Ten years ago, the U.S. invasion of Iraq was only hours away, but the case for this unprovoked war was already falling apart with exposure of hyperbole, half-truths and even a forgery. On March 18, 2003, a group of U.S. intelligence veterans pleaded with President George W. Bush to postpone the attack.
March 18, 2003
Memorandum for: The President
From: Veteran Intelligence Professionals for Sanity
Subject: Forgery, Hyperbole, Half-Truth: A Problem
We last wrote you immediately after Secretary of State Powell’s UN speech on February 5, in an attempt to convey our concerns that insufficient attention was being given to wider intelligence-related issues at stake in the conflict with Iraq. Your speech yesterday evening did nothing to allay those concerns. And the acerbic exchanges of the past few weeks have left the United States more isolated than at any time in the history of the republic and the American people more polarized.
Today we write with an increased sense of urgency and responsibility. Responsibility, because you appear to be genuinely puzzled at the widespread opposition to your policy on Iraq and because we have become convinced that those of your advisers who do understand what is happening are reluctant to be up front with you about it.
As veterans of the CIA and other intelligence agencies, the posture we find ourselves in is as familiar as it is challenging. We feel a continuing responsibility to “tell it like it is” — or at least as we see it — without fear or favor. Better to hear it from extended family than not at all; we hope you will take what follows in that vein.
We cannot escape the conclusion that you have been badly misinformed. It was reported yesterday that your generals in the Persian Gulf area have become increasingly concerned over sandstorms. To us this is a metaphor for the shifting sand-type “intelligence” upon which your policy has been built. Worse still, it has become increasingly clear that the sharp drop in US credibility abroad is largely a function of the rather transparent abuse of intelligence reporting and the dubious conclusions drawn from that reporting — the ones that underpin your decisions on Iraq.
Flashback to Vietnam
Many of us cut our intelligence teeth during the Sixties. We remember the arrogance and flawed thinking that sucked us into the quagmire of Vietnam. The French, it turned out, knew better. And they looked on with wonderment at Washington’s misplaced confidence — its single-minded hubris, as it embarked on a venture the French knew from their own experience could only meet a dead end.
This was hardly a secret.
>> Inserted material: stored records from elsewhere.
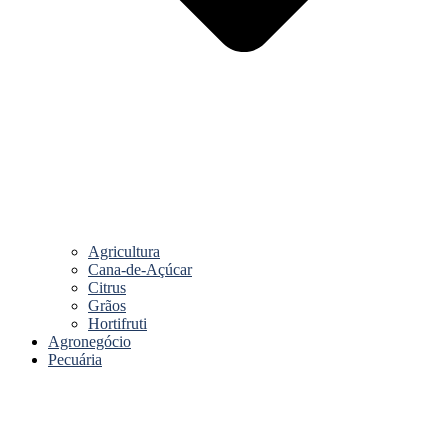
Agricultura
Cana-de-Açúcar
Citrus
Grãos
Hortifruti
Agronegócio
Pecuária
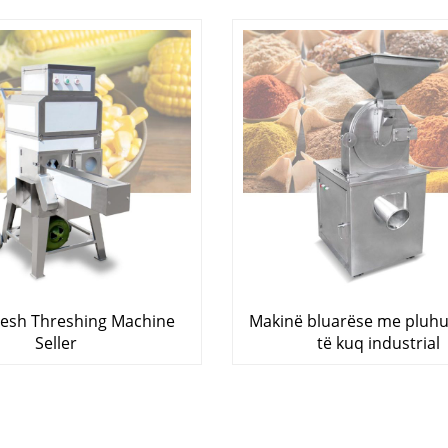
resh Threshing Machine
Makinë bluarëse me pluhu
Seller
të kuq industrial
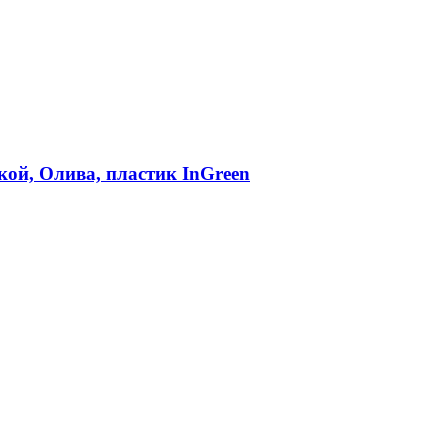
кой, Олива, пластик InGreen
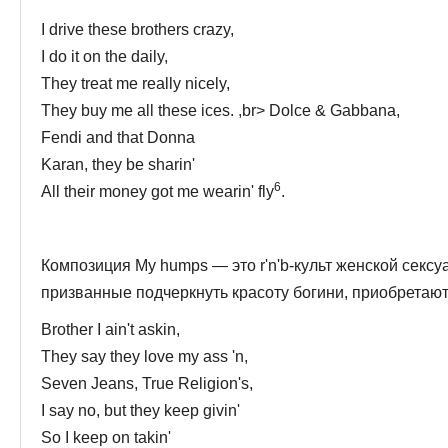
I drive these brothers crazy,
I do it on the daily,
They treat me really nicely,
They buy me all these ices. ,br> Dolce & Gabbana,
Fendi and that Donna
Karan, they be sharin'
6
All their money got me wearin' fly
.
Композиция My humps — это r'n'b-культ женской сексу
призванные подчеркнуть красоту богини, приобре­таю
Brother I ain't askin,
They say they love my ass 'n,
Seven Jeans, True Religion's,
I say no, but they keep givin'
So I keep on takin'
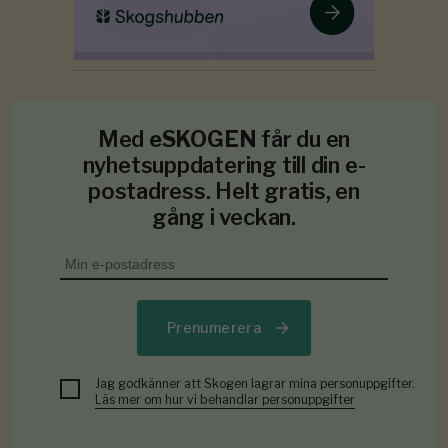
Med
eSKOGEN
får du en
nyhetsuppdatering till din e-
postadress. Helt gratis, en
gång i veckan.
Prenumerera
Jag godkänner att Skogen lagrar mina personuppgifter.
Läs mer om hur vi behandlar personuppgifter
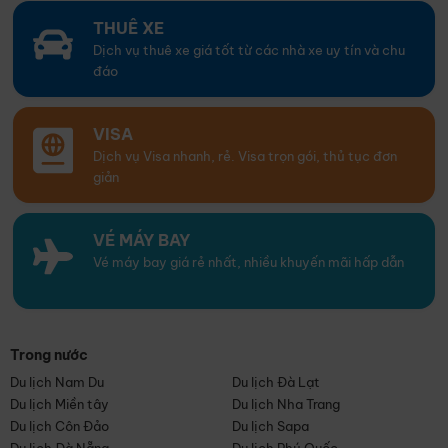
THUÊ XE
Dịch vụ thuê xe giá tốt từ các nhà xe uy tín và chu
đáo
VISA
Dịch vụ Visa nhanh, rẻ. Visa trọn gói, thủ tục đơn
giản
VÉ MÁY BAY
Vé máy bay giá rẻ nhất, nhiều khuyến mãi hấp dẫn
Trong nước
Du lịch Nam Du
Du lịch Đà Lạt
Du lịch Miền tây
Du lịch Nha Trang
Du lịch Côn Đảo
Du lịch Sapa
It was widely known that the French general sent off to survey the possibility of regaining Vietnam for France after World War II reported that the operation would take a half-million troops, and even then it could not be successful.
Nevertheless, President Johnson, heeding the ill-informed advice of civilian leaders of the Pentagon with no experience in war, let himself get drawn in past the point of no return. In the process, he played fast and loose with intelligence to get the Tonkin Gulf resolution through Congress so that he could prosecute the war. To that misguided war he mortgaged his political future, which was in shambles when he found himself unable to extricate himself from the morass.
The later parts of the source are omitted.